Among the records that follow, set down only the lines from the one containing "Vyhlásenie o ochrane súkromia používateľov" to the one containing "Pracovné príležitosti (109, 1351)", both included, exactly.

(Recorded data Opens)

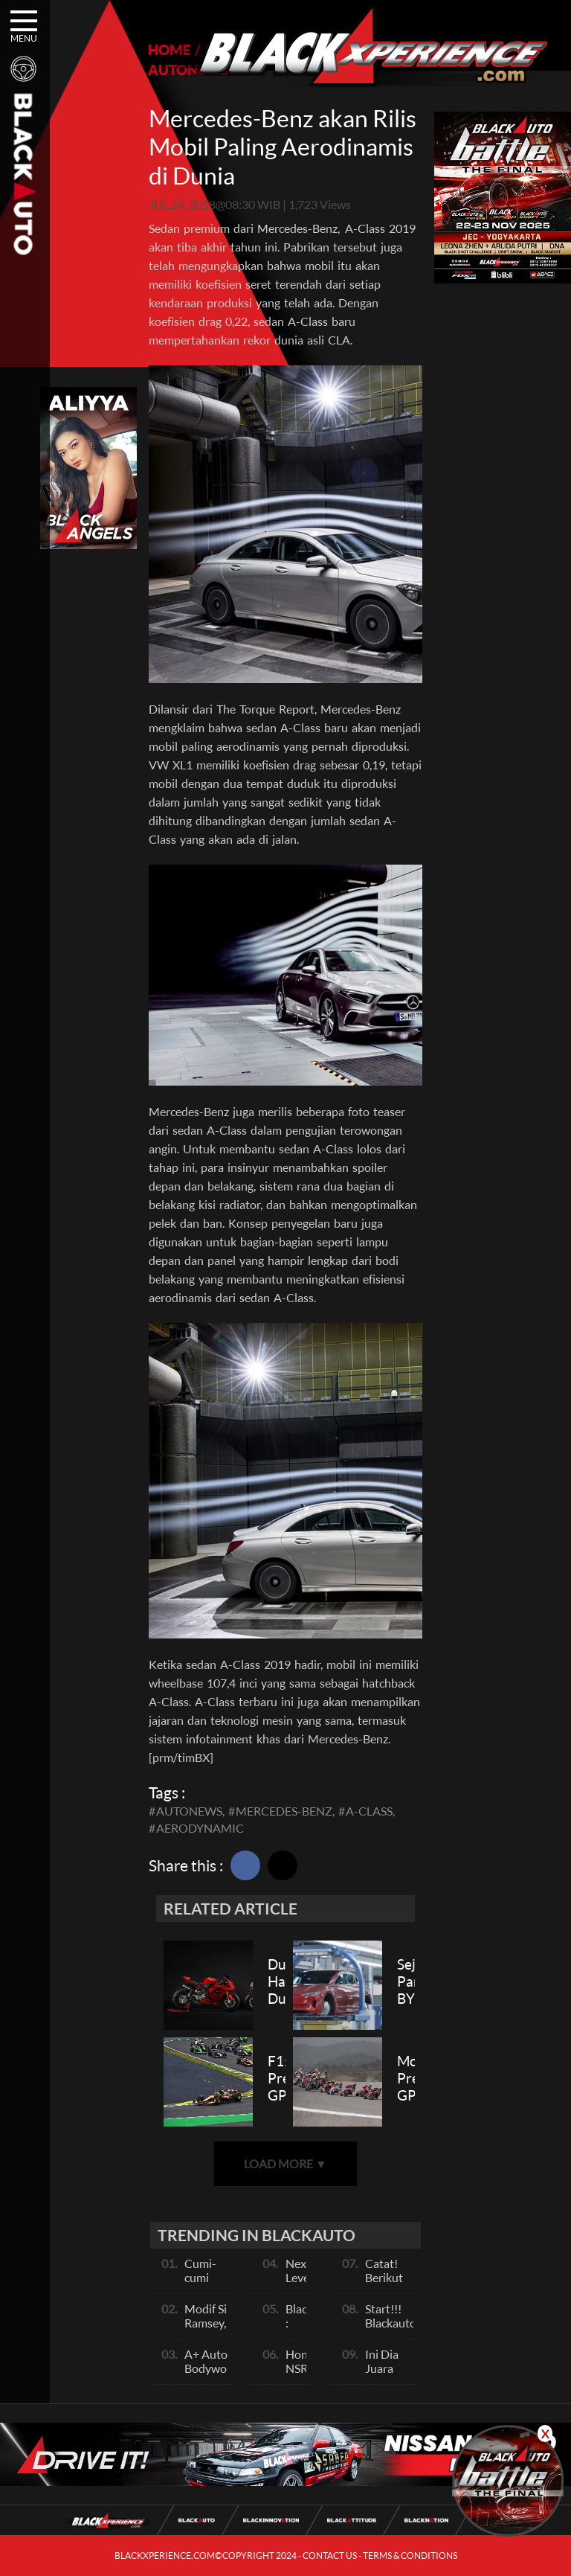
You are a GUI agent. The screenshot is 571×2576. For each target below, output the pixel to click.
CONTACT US (330, 2555)
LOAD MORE (285, 2163)
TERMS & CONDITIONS (410, 2555)
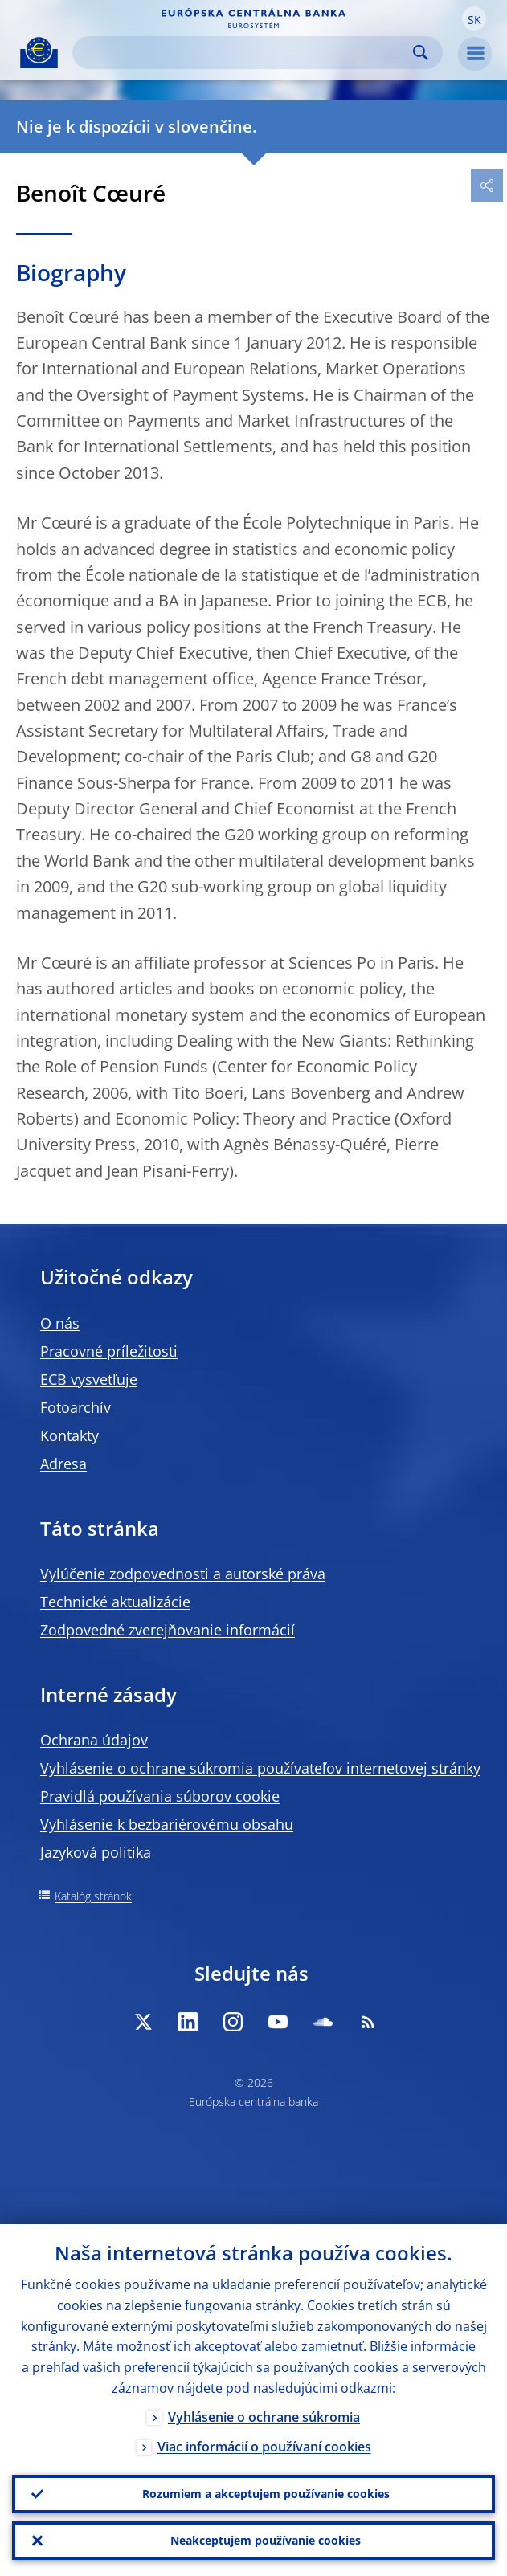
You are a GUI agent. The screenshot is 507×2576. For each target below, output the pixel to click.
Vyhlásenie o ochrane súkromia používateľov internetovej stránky (260, 1768)
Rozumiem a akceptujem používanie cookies (266, 2493)
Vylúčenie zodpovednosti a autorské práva (182, 1573)
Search (420, 53)
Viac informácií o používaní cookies (264, 2447)
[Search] (244, 53)
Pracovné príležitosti (109, 1351)
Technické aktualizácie (115, 1601)
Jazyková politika (95, 1852)
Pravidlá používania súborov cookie (160, 1796)
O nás (60, 1323)
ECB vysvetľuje (88, 1379)
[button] (474, 18)
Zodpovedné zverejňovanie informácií (167, 1629)
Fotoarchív (75, 1407)
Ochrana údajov (94, 1739)
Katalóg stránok (93, 1896)
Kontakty (69, 1435)
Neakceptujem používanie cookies (265, 2540)
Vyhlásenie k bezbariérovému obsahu (166, 1824)
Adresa (63, 1463)
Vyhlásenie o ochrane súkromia (264, 2417)
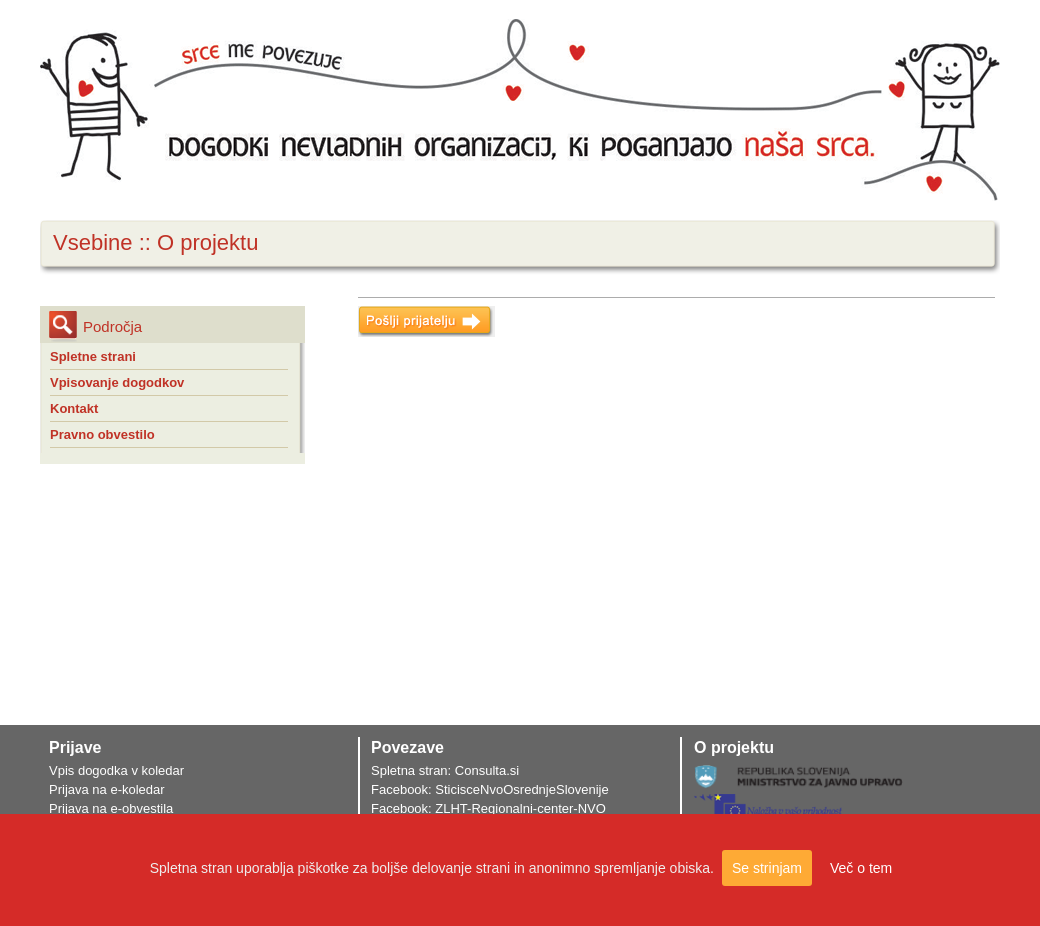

(Recorded data Closes)

> _Reply to the task_:
Vyhlásenie o ochrane súkromia používateľov internetovej stránky (260, 1768)
Rozumiem a akceptujem používanie cookies (266, 2493)
Vylúčenie zodpovednosti a autorské práva (182, 1573)
Search (420, 53)
Viac informácií o používaní cookies (264, 2447)
[Search] (244, 53)
Pracovné príležitosti (109, 1351)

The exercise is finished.